## What you are asked to do
An exact transcription is needed, starting with the line that contains "[Mail []] (64, 816)" and ending with the last line of the records.

===== Recorded data =====

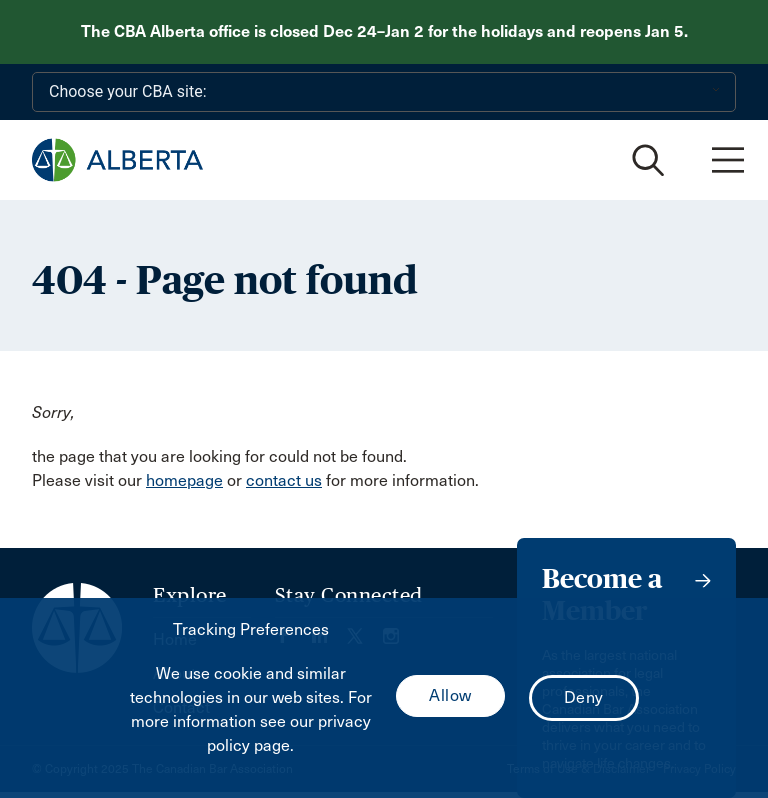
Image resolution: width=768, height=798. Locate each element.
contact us (284, 480)
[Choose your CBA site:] (384, 92)
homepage (184, 480)
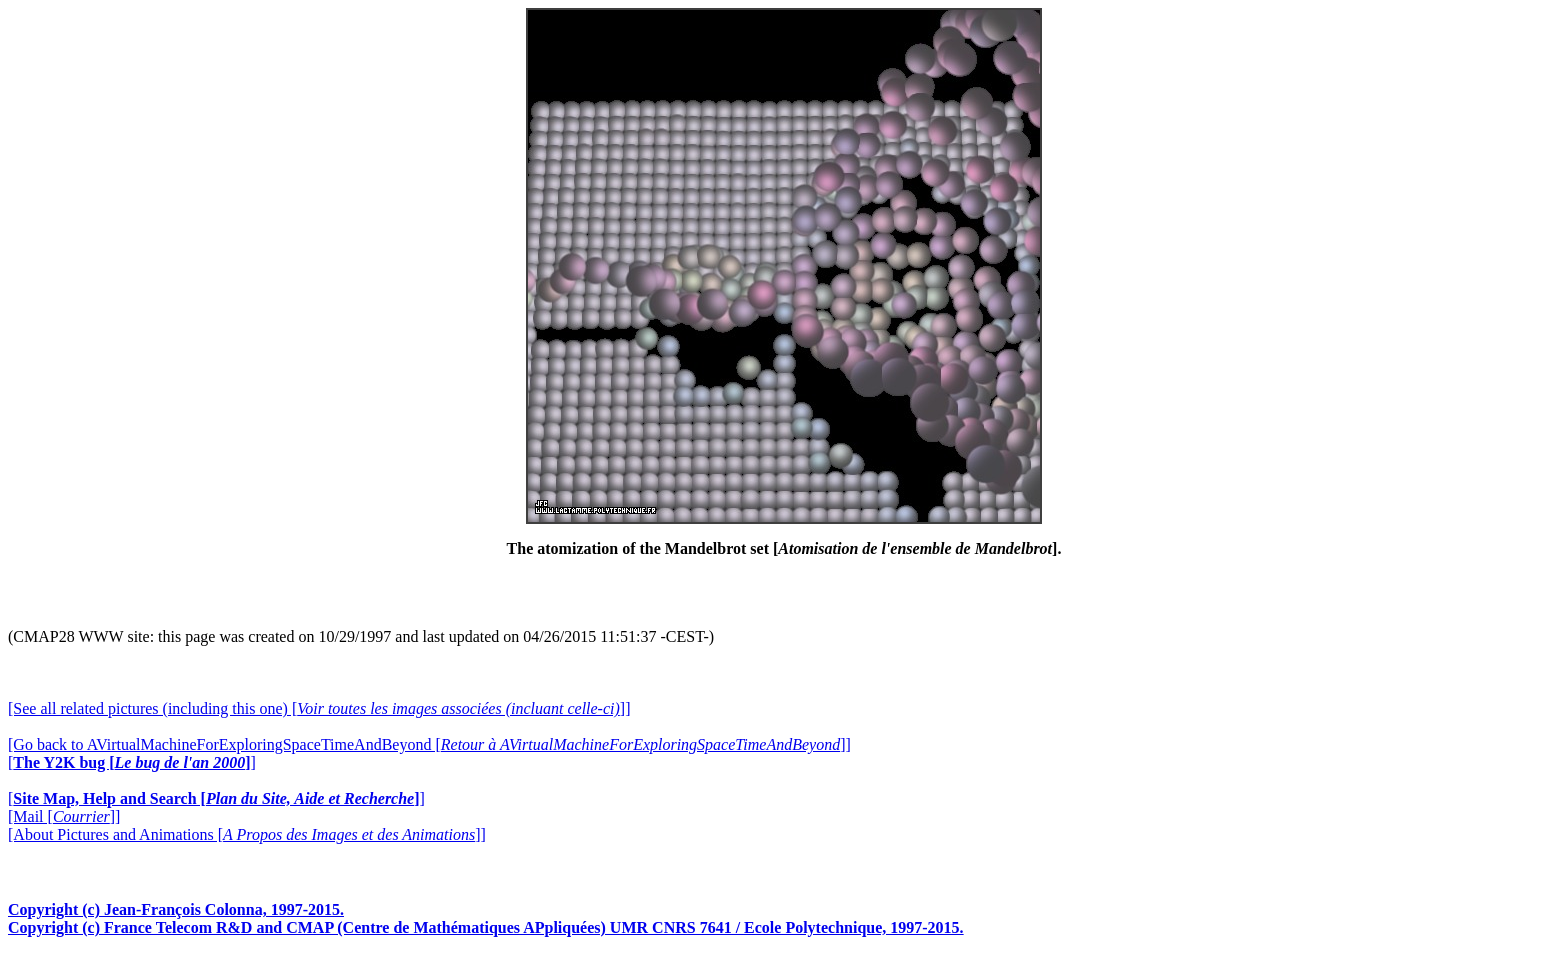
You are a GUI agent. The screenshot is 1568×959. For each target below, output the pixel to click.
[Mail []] (64, 816)
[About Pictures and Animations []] (247, 834)
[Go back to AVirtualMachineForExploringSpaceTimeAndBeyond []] (429, 744)
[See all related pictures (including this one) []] (319, 708)
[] (132, 762)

=====

## Reply
[Mail []] (64, 816)
[About Pictures and Animations []] (247, 834)
[Go back to AVirtualMachineForExploringSpaceTimeAndBeyond []] (429, 744)
[See all related pictures (including this one) []] (319, 708)
[] (132, 762)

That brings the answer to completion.